> _Exercise goal_
What follows is a set of records; copy all of it exactly.

> _Supplied material_
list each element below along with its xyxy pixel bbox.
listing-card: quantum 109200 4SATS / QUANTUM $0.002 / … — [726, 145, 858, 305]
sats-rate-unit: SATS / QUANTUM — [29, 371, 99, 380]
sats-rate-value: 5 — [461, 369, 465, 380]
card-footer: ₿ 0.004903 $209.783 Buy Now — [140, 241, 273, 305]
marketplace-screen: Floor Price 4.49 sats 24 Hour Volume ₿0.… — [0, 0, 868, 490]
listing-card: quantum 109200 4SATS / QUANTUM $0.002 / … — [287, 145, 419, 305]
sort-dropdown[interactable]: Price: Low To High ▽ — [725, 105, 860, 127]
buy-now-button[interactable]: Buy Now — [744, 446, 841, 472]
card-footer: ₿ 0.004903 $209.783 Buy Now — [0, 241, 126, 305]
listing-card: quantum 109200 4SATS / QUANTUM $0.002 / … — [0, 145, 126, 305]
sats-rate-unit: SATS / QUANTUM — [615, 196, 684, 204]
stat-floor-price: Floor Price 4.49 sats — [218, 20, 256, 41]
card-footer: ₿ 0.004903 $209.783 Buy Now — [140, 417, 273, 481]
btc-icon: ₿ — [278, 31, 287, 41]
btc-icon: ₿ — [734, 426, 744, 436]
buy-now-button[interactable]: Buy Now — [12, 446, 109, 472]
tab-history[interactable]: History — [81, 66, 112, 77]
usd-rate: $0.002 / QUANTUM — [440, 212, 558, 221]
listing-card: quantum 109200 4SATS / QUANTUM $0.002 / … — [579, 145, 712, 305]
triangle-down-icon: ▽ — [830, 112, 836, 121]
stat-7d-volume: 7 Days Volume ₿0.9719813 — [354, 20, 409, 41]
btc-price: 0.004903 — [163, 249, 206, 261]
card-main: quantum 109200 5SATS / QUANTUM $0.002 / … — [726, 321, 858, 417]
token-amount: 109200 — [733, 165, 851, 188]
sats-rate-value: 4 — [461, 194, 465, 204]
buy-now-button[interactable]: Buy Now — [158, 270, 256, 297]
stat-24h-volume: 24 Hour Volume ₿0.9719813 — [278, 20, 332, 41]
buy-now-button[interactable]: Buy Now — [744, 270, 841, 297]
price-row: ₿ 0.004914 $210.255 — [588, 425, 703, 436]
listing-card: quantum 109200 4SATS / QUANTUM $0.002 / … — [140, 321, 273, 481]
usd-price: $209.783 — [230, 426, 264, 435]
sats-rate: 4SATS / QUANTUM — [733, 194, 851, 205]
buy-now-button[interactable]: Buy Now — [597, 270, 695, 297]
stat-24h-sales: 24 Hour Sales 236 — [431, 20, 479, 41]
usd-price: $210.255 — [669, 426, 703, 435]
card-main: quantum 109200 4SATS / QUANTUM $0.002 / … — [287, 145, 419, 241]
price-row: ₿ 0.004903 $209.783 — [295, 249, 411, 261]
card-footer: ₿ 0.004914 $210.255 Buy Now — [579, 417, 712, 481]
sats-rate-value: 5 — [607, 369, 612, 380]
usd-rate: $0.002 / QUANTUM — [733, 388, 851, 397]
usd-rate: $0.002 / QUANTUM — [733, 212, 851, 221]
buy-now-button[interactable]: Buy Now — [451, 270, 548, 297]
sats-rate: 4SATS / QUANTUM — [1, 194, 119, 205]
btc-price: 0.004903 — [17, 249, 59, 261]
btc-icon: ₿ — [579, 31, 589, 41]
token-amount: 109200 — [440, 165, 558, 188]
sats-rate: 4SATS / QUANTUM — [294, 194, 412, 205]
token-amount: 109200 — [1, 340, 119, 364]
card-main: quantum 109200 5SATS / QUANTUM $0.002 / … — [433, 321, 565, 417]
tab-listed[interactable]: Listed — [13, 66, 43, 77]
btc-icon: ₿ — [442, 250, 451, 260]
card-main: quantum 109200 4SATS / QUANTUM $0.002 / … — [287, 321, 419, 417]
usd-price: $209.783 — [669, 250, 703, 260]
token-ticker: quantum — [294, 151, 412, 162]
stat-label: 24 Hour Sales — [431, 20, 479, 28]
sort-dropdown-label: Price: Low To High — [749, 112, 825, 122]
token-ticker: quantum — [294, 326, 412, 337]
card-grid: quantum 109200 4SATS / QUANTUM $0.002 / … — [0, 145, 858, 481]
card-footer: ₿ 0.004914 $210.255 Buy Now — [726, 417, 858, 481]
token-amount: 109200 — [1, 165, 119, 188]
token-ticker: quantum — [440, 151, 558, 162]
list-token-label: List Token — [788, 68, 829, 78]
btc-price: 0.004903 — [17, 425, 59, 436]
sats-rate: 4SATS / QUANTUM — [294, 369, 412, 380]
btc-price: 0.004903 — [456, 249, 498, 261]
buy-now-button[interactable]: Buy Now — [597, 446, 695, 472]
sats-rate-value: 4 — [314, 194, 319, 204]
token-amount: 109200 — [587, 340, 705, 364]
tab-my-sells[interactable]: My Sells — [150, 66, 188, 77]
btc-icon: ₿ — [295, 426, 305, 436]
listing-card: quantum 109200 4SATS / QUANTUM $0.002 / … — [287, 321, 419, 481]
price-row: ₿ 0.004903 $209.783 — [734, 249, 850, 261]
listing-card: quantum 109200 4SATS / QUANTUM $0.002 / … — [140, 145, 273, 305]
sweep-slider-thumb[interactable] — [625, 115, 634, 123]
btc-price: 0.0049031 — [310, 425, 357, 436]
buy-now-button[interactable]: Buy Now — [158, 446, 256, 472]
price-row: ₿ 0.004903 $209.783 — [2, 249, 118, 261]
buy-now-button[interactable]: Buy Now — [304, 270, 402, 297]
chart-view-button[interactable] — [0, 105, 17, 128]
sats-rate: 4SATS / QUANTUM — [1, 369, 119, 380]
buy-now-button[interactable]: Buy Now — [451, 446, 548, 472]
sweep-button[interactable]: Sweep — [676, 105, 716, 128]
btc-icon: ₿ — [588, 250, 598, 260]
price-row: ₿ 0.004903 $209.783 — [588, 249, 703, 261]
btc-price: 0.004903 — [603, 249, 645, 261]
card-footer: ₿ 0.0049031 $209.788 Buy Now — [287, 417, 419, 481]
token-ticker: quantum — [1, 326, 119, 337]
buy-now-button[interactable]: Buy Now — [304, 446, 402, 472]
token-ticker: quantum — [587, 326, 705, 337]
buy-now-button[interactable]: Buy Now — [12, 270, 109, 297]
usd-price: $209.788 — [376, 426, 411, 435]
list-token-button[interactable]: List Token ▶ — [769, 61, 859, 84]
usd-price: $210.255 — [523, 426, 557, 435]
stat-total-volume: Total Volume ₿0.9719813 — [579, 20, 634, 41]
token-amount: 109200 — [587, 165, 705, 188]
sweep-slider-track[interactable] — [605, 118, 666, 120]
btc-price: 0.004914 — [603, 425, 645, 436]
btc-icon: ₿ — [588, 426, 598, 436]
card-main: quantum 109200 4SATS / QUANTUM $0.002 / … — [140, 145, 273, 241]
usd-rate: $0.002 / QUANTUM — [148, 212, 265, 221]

> _Exercise solution_
list each element below along with its xyxy pixel bbox.
listing-card: quantum 109200 4SATS / QUANTUM $0.002 / … — [726, 145, 858, 305]
sats-rate-unit: SATS / QUANTUM — [29, 371, 99, 380]
sats-rate-value: 5 — [461, 369, 465, 380]
card-footer: ₿ 0.004903 $209.783 Buy Now — [140, 241, 273, 305]
marketplace-screen: Floor Price 4.49 sats 24 Hour Volume ₿0.… — [0, 0, 868, 490]
listing-card: quantum 109200 4SATS / QUANTUM $0.002 / … — [287, 145, 419, 305]
sort-dropdown[interactable]: Price: Low To High ▽ — [725, 105, 860, 127]
buy-now-button[interactable]: Buy Now — [744, 446, 841, 472]
card-footer: ₿ 0.004903 $209.783 Buy Now — [0, 241, 126, 305]
listing-card: quantum 109200 4SATS / QUANTUM $0.002 / … — [0, 145, 126, 305]
sats-rate-unit: SATS / QUANTUM — [615, 196, 684, 204]
stat-floor-price: Floor Price 4.49 sats — [218, 20, 256, 41]
card-footer: ₿ 0.004903 $209.783 Buy Now — [140, 417, 273, 481]
btc-icon: ₿ — [278, 31, 287, 41]
btc-icon: ₿ — [734, 426, 744, 436]
buy-now-button[interactable]: Buy Now — [12, 446, 109, 472]
tab-history[interactable]: History — [81, 66, 112, 77]
usd-rate: $0.002 / QUANTUM — [440, 212, 558, 221]
listing-card: quantum 109200 4SATS / QUANTUM $0.002 / … — [579, 145, 712, 305]
triangle-down-icon: ▽ — [830, 112, 836, 121]
stat-7d-volume: 7 Days Volume ₿0.9719813 — [354, 20, 409, 41]
btc-price: 0.004903 — [163, 249, 206, 261]
card-main: quantum 109200 5SATS / QUANTUM $0.002 / … — [726, 321, 858, 417]
token-amount: 109200 — [733, 165, 851, 188]
sats-rate-value: 4 — [461, 194, 465, 204]
buy-now-button[interactable]: Buy Now — [158, 270, 256, 297]
stat-24h-volume: 24 Hour Volume ₿0.9719813 — [278, 20, 332, 41]
buy-now-button[interactable]: Buy Now — [744, 270, 841, 297]
price-row: ₿ 0.004914 $210.255 — [588, 425, 703, 436]
listing-card: quantum 109200 4SATS / QUANTUM $0.002 / … — [140, 321, 273, 481]
usd-price: $209.783 — [230, 426, 264, 435]
sats-rate: 4SATS / QUANTUM — [733, 194, 851, 205]
buy-now-button[interactable]: Buy Now — [597, 270, 695, 297]
stat-24h-sales: 24 Hour Sales 236 — [431, 20, 479, 41]
usd-price: $210.255 — [669, 426, 703, 435]
card-main: quantum 109200 4SATS / QUANTUM $0.002 / … — [287, 145, 419, 241]
price-row: ₿ 0.004903 $209.783 — [295, 249, 411, 261]
card-footer: ₿ 0.004914 $210.255 Buy Now — [579, 417, 712, 481]
sats-rate-value: 5 — [607, 369, 612, 380]
usd-rate: $0.002 / QUANTUM — [733, 388, 851, 397]
usd-rate: $0.002 / QUANTUM — [733, 212, 851, 221]
buy-now-button[interactable]: Buy Now — [451, 270, 548, 297]
sats-rate: 4SATS / QUANTUM — [1, 194, 119, 205]
btc-price: 0.004903 — [17, 249, 59, 261]
btc-icon: ₿ — [579, 31, 589, 41]
token-amount: 109200 — [440, 165, 558, 188]
sats-rate: 4SATS / QUANTUM — [294, 194, 412, 205]
token-amount: 109200 — [1, 340, 119, 364]
card-main: quantum 109200 5SATS / QUANTUM $0.002 / … — [433, 321, 565, 417]
tab-listed[interactable]: Listed — [13, 66, 43, 77]
btc-icon: ₿ — [442, 250, 451, 260]
card-main: quantum 109200 4SATS / QUANTUM $0.002 / … — [287, 321, 419, 417]
usd-price: $209.783 — [669, 250, 703, 260]
token-ticker: quantum — [294, 151, 412, 162]
stat-label: 24 Hour Sales — [431, 20, 479, 28]
sort-dropdown-label: Price: Low To High — [749, 112, 825, 122]
token-ticker: quantum — [294, 326, 412, 337]
card-grid: quantum 109200 4SATS / QUANTUM $0.002 / … — [0, 145, 858, 481]
card-footer: ₿ 0.004914 $210.255 Buy Now — [726, 417, 858, 481]
token-amount: 109200 — [1, 165, 119, 188]
token-ticker: quantum — [440, 151, 558, 162]
list-token-label: List Token — [788, 68, 829, 78]
btc-price: 0.004903 — [17, 425, 59, 436]
sats-rate: 4SATS / QUANTUM — [294, 369, 412, 380]
btc-price: 0.004903 — [456, 249, 498, 261]
buy-now-button[interactable]: Buy Now — [597, 446, 695, 472]
sats-rate-value: 4 — [314, 194, 319, 204]
token-amount: 109200 — [587, 340, 705, 364]
tab-my-sells[interactable]: My Sells — [150, 66, 188, 77]
btc-icon: ₿ — [295, 426, 305, 436]
listing-card: quantum 109200 4SATS / QUANTUM $0.002 / … — [287, 321, 419, 481]
price-row: ₿ 0.004903 $209.783 — [734, 249, 850, 261]
listing-card: quantum 109200 4SATS / QUANTUM $0.002 / … — [140, 145, 273, 305]
sweep-slider-thumb[interactable] — [625, 115, 634, 123]
btc-price: 0.0049031 — [310, 425, 357, 436]
buy-now-button[interactable]: Buy Now — [158, 446, 256, 472]
price-row: ₿ 0.004903 $209.783 — [2, 249, 118, 261]
buy-now-button[interactable]: Buy Now — [304, 270, 402, 297]
chart-view-button[interactable] — [0, 105, 17, 128]
sats-rate: 4SATS / QUANTUM — [1, 369, 119, 380]
buy-now-button[interactable]: Buy Now — [451, 446, 548, 472]
sweep-button[interactable]: Sweep — [676, 105, 716, 128]
btc-icon: ₿ — [588, 250, 598, 260]
price-row: ₿ 0.004903 $209.783 — [588, 249, 703, 261]
btc-price: 0.004903 — [603, 249, 645, 261]
card-footer: ₿ 0.0049031 $209.788 Buy Now — [287, 417, 419, 481]
token-ticker: quantum — [1, 326, 119, 337]
buy-now-button[interactable]: Buy Now — [304, 446, 402, 472]
token-ticker: quantum — [587, 326, 705, 337]
buy-now-button[interactable]: Buy Now — [12, 270, 109, 297]
usd-price: $209.788 — [376, 426, 411, 435]
list-token-button[interactable]: List Token ▶ — [769, 61, 859, 84]
usd-price: $210.255 — [523, 426, 557, 435]
stat-total-volume: Total Volume ₿0.9719813 — [579, 20, 634, 41]
token-amount: 109200 — [587, 165, 705, 188]
sweep-slider-track[interactable] — [605, 118, 666, 120]
btc-price: 0.004914 — [603, 425, 645, 436]
btc-icon: ₿ — [588, 426, 598, 436]
card-main: quantum 109200 4SATS / QUANTUM $0.002 / … — [140, 145, 273, 241]
usd-rate: $0.002 / QUANTUM — [148, 212, 265, 221]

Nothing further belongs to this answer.